Mais le caractère le plus marquant de cette zone climatique, c’est l’ensoleillement qui est très élevé : en limite du climat méditerranéen, en moyenne 2450 heures annuelles à Montélimar jusqu’à 2800 heures par an à Marseille. Contrairement aux types précédents, les régions méditerranéennes sont peu affectées par les perturbations océaniques, elles sont en bordure sud de leur trajectoire qui est déviée par les reliefs du Massif Central et des Alpes, de ce fait les nuages bas et les brouillards y sont rares (on les appelle entrées maritimes lorsque ces ciels bas proviennent de la mer), leur passage se traduit le plus souvent par des sautes de vents. Les vents dominants sont le Mistral (surtout en Provence) et la Tramontane (surtout en Languedoc) dont la puissance provient de l’effet de canalisation des massifs environnants (Alpes, Pyrénées et Massif central). Généralement, ces vents assèchent l’air et dégagent le ciel, leur intensité très variable selon les lieux, dépend beaucoup de l’effet d’abri ou d’accélération dû aux massifs voisins[1].

Autre trait caractéristique, ce sont les précipitations qui sont moins régulières que sous les autres climats de France, d’une saison à l’autre et d’une année à l’autre. Les pluies, souvent dues à des dépressions peu mobiles se développant sur la Méditerranée, sont plus rares que dans les types précédents mais, exacerbées par les reliefs environnants, elles prennent facilement un caractère excessif surtout en automne. Le nombre de jours de pluie est réduit, dans tout le bassin méditerranéen, il pleut moins de 80 jours par an (jours où la quantité de pluie est supérieure à 1 mm), à comparer avec 105 à 160 jours pour les autres climats français pour des cumuls équivalents. Elles tombent de l’automne au printemps, et l’été est sec avec quelques orages surtout dans l’intérieur des terres. De la fin de l’été au début de l’hiver, des épisodes de précipitations très intenses, parfois appelés épisodes cévenols ou épisodes méditerranéens, peuvent survenir, causant des crues soudaines particulièrement dangereuses. Plus que sous les autres types de climats français, des mois de précipitations peuvent s’abattre en quelques jours causant alors des dégâts importants.

Les massifs montagneux[modifier | modifier le code]

Les massifs montagneux français sont soumis à un climat montagnard, qui peut être très différent selon le massif, l’altitude et l’exposition. Avec l’altitude, la température diminue et pour les versants exposés aux vents pluvieux, les précipitations augmentent. Dans les petits massifs et les contreforts externes des grands massifs, le climat montagnard correspond au climat de la plaine voisine modifié par l’altitude. Les hivers deviennent nettement plus froids qu'en plaine, la température moyenne de janvier reste toutefois positive en moyenne montagne : 0,6°C à Bourg-Saint-Maurice (865 m) ou à Mende (1019 m), cette température hivernale devient toutefois nettement négative dans les vallées encaissées comme à Chamonix (1042 m) avec –2,3°C ou bien lorsque l'altitude augmente comme au Mont Aigoual (1567 m) avec -1,4°C. Là où la température moyenne hivernale est inférieure à °C, la neige tombe régulièrement et tient longtemps en hiver. Les étés sont frais, Chamonix enregistre une moyenne de juillet de 16°C et le mont Aigoual 13,1°C.

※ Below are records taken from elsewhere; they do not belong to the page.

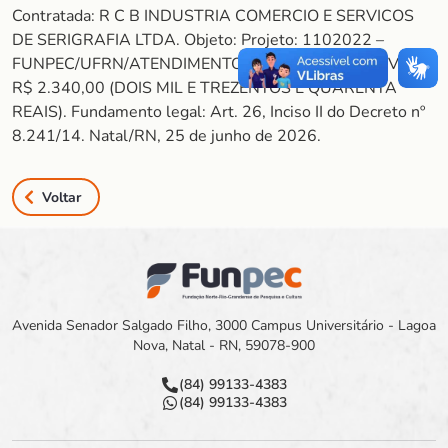
Contratada: R C B INDUSTRIA COMERCIO E SERVICOS
DE SERIGRAFIA LTDA. Objeto: Projeto: 1102022 –
FUNPEC/UFRN/ATENDIMENTO EM FISIOTERAPIA. Valor:
R$ 2.340,00 (DOIS MIL E TREZENTOS E QUARENTA
REAIS). Fundamento legal: Art. 26, Inciso II do Decreto nº
8.241/14. Natal/RN, 25 de junho de 2026.
Voltar
Avenida Senador Salgado Filho, 3000 Campus Universitário - Lagoa
Nova, Natal - RN, 59078-900
(84) 99133-4383
(84) 99133-4383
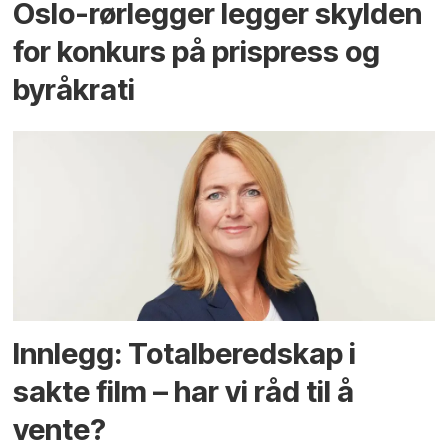
Oslo-rørlegger legger skylden
for konkurs på prispress og
byråkrati
Innlegg: Totalberedskap i
sakte film – har vi råd til å
vente?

Les records de basse température sont généralement enregistrés dans les zones déprimées d’altitude où l’air froid a tendance à stagner, parfois sur plusieurs jours lors des épisodes anticycloniques d’hiver. D’autres facteurs interviennent comme l’altitude proprement dite, ou la continentalité (zones abritées des flux plus doux apportés par le vent). C’est dans cette configuration qu’a été enregistrée le «record officiel» de froid français, d’environ -37 °C dans le Massif du Jura à Mouthe à 1 000 m d’altitude seulement. Mais la haute montagne n’est pas entièrement couverte par le réseau de stations de Météo-France, notamment les régions d’altitude peu accessibles.

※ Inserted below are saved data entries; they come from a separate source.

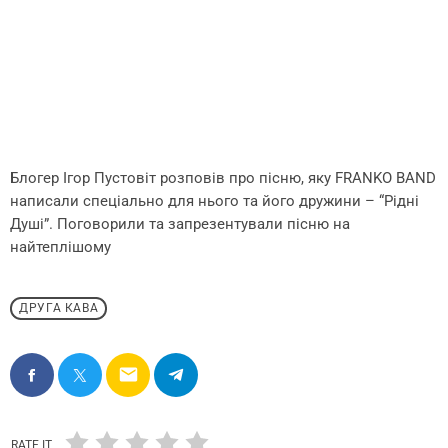
Блогер Ігор Пустовіт розповів про пісню, яку FRANKO BAND
написали спеціально для нього та його дружини – “Рідні
Душі”. Поговорили та запрезентували пісню на
найтеплішому
ДРУГА КАВА
email
RATE IT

Outre la baisse des températures en altitude, la montagne présente bien des particularités:

La diminution de la température avec l’altitude n’est pas uniforme selon la saison, elle est plus marquée au printemps et en été qu’en automne et en hiver ce qui fait que l’amplitude annuelle tend à être plus faible en altitude que dans les plaines environnantes.

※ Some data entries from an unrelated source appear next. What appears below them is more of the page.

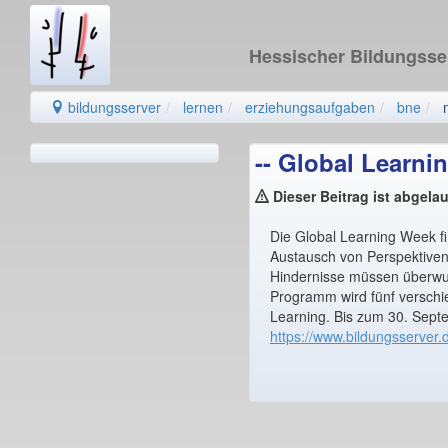
Hessischer Bildungss
bildungsserver
lernen
erziehungsaufgaben
bne
-- Global Learni
Dieser Beitrag ist abgela
Die Global Learning Week fi
Austausch von Perspektiven
Hindernisse müssen überwu
Programm wird fünf verschi
Learning. Bis zum 30. Sept
https://www.bildungsserver.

Le rythme de l’ensoleillement est différent, en hiver par temps anticyclonique, les massifs surplombent généralement la couche d’inversion, ils sont alors ensoleillés et relativement doux tandis que la plaine reste dans le froid et la grisaille. En été, les cumulus sont plus nombreux près des sommets, les massifs connaissent un temps nuageux avec des orages en fin d’après-midi alors que le temps reste bien ensoleillé en plaine. La montagne tend à être plus ensoleillée que la plaine en hiver, en été c’est l’inverse.

C’est en montagne que la notion de topoclimat prend toute son importance : la différence d’exposition au soleil entre un adret et un ubac crée des variations d’ensoleillement de température importantes sur quelques centaines de mètres. Le vent peut être fortement accéléré lorsque sa direction est parallèle à une vallée, alors qu’une crête perpendiculaire au vent protège complètement la zone sous le vent. Sur quelques kilomètres, à altitude égale, le climat peut donc varier sensiblement selon l’exposition et aussi selon l’orientation des massifs ou des vallées par rapport aux vents dominants.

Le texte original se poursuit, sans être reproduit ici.